» Task details: Each line of the data that mentions the string "Toronto" needs to be identified and copied.

» Provided data:

----

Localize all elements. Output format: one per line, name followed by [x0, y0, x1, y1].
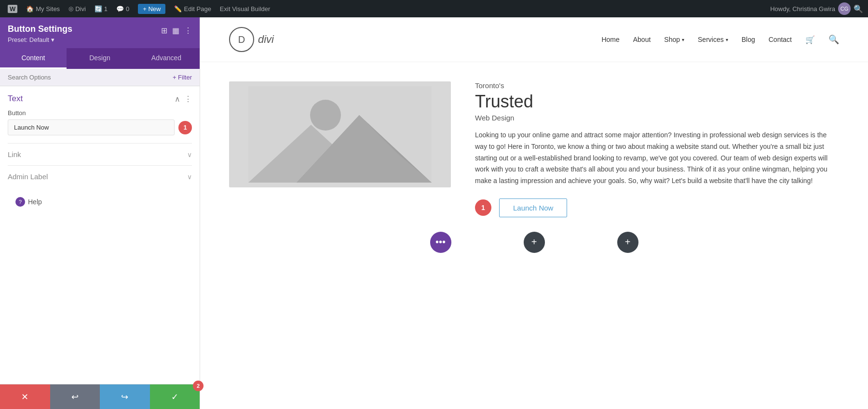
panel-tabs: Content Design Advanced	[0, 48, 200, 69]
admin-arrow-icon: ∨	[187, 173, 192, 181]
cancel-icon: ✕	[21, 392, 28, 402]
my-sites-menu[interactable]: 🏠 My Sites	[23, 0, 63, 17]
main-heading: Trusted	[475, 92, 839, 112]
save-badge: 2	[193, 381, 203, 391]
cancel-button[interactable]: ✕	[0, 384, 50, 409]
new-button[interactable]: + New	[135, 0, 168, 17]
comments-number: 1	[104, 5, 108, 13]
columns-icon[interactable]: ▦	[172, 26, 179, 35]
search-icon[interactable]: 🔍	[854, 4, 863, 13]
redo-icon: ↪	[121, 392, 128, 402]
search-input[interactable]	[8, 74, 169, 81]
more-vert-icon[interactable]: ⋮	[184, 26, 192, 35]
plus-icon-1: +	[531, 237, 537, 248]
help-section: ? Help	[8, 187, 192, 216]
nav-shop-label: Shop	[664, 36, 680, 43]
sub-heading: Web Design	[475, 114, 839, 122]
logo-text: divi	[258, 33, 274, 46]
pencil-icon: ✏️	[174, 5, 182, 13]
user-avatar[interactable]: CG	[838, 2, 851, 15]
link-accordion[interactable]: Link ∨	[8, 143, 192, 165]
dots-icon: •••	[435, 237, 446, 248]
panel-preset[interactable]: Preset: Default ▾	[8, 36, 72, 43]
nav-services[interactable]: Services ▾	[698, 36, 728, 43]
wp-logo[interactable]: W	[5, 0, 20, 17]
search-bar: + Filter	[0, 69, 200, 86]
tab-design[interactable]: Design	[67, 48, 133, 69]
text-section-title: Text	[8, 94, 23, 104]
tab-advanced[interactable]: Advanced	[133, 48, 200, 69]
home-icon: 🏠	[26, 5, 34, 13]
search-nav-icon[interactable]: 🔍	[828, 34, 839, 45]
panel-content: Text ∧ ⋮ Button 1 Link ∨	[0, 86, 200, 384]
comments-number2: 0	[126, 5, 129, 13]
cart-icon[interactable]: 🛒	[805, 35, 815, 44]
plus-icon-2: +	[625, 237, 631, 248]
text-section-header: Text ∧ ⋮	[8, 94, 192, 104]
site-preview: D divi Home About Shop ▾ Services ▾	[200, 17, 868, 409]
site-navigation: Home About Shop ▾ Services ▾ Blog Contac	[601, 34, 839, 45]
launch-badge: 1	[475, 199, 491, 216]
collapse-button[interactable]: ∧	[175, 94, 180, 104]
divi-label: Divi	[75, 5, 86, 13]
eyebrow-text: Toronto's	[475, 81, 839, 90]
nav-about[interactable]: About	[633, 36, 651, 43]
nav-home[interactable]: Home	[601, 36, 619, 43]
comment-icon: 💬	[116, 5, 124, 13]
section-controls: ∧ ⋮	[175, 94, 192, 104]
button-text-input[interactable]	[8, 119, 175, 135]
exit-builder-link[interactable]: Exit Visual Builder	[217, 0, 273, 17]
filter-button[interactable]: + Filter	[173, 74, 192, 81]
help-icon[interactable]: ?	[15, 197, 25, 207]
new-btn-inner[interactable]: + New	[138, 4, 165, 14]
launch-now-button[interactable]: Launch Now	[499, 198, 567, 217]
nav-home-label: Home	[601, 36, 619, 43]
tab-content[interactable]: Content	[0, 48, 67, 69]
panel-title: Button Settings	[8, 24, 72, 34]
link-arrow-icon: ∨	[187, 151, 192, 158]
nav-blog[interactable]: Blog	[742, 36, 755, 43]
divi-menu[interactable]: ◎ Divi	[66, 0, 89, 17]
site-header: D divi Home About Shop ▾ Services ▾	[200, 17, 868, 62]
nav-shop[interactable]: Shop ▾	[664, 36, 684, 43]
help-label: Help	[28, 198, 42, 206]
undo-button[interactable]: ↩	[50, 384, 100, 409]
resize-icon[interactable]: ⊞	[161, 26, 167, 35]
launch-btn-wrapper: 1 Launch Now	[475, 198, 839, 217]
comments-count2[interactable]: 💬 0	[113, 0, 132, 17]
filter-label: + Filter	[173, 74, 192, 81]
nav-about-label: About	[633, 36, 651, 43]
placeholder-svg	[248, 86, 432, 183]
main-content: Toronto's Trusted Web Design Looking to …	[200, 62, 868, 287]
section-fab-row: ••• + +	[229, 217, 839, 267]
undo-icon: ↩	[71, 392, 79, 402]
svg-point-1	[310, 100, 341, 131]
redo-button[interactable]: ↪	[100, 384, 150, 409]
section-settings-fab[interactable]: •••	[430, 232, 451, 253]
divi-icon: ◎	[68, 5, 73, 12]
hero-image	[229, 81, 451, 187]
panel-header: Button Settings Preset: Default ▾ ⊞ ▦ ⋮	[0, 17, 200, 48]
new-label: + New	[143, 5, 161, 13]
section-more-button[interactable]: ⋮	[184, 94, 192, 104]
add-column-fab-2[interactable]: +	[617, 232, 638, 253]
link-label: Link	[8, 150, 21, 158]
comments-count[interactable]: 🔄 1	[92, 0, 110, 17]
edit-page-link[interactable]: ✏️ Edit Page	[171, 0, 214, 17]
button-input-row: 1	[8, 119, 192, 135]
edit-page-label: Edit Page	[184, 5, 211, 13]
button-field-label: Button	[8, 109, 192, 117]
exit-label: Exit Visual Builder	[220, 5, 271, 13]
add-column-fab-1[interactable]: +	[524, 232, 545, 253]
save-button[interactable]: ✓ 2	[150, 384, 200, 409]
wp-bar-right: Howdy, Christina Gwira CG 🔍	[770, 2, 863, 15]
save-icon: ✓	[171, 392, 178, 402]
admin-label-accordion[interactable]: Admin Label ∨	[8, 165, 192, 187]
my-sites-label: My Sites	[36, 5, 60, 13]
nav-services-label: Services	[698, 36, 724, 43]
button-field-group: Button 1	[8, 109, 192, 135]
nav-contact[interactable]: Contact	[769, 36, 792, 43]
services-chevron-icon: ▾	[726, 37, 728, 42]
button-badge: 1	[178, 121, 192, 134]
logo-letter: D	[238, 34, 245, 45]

----

» Problem solution:
eyebrow-text: Toronto's	[475, 81, 839, 90]
main-content: Toronto's Trusted Web Design Looking to …	[200, 62, 868, 287]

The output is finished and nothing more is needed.